__Task description__
Where the word "runtime" occurs in a line of the listing below, copy that line.

+--

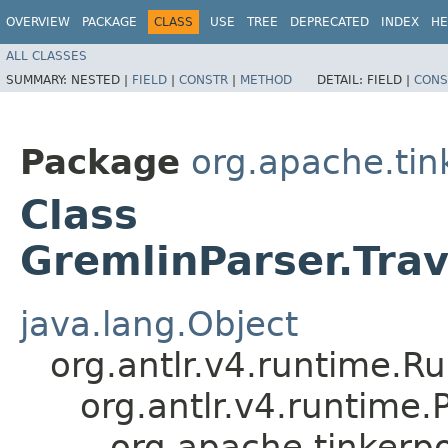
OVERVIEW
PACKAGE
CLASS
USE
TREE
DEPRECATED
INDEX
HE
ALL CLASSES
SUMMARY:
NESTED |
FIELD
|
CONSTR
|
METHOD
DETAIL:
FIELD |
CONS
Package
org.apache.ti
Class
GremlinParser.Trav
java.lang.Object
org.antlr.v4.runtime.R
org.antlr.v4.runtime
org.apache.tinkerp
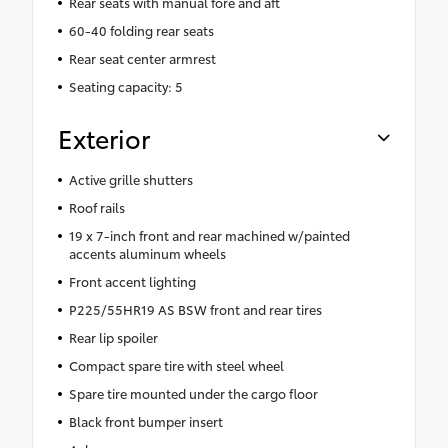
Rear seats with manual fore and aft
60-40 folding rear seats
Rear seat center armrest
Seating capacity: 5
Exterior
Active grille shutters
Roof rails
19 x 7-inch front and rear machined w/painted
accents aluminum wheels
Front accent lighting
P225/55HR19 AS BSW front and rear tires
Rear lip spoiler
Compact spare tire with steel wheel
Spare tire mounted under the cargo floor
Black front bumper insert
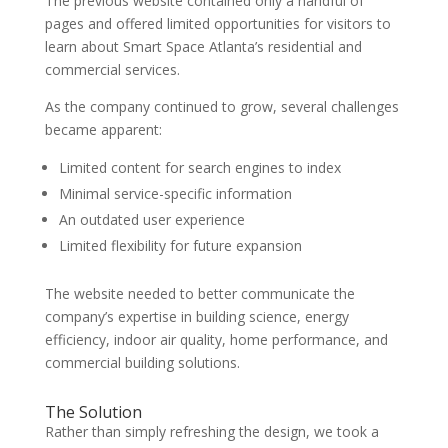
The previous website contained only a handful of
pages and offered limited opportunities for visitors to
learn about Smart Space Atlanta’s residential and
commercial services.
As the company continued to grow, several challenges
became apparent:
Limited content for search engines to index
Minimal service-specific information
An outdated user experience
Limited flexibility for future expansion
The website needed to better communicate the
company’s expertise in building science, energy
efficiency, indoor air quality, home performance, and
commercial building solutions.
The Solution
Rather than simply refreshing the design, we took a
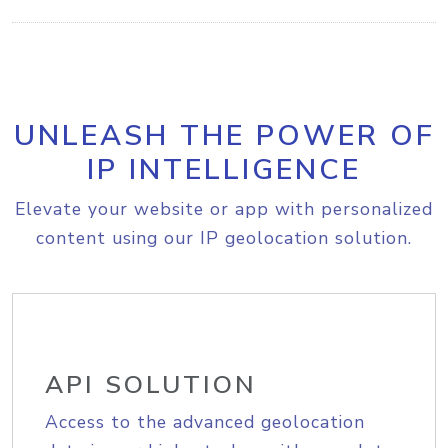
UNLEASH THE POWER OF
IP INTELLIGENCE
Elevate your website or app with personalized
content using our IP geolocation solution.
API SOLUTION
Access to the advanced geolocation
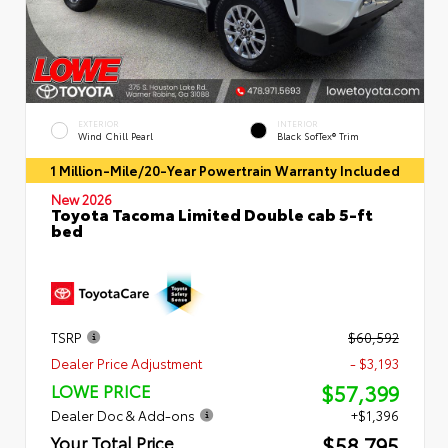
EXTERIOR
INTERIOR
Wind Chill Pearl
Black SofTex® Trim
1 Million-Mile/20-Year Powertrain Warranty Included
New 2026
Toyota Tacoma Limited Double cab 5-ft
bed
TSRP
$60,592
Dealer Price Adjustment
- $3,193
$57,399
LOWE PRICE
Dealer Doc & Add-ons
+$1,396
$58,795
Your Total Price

+--

__Worked solution__
org.antlr.v4.runtime.R
org.antlr.v4.runtime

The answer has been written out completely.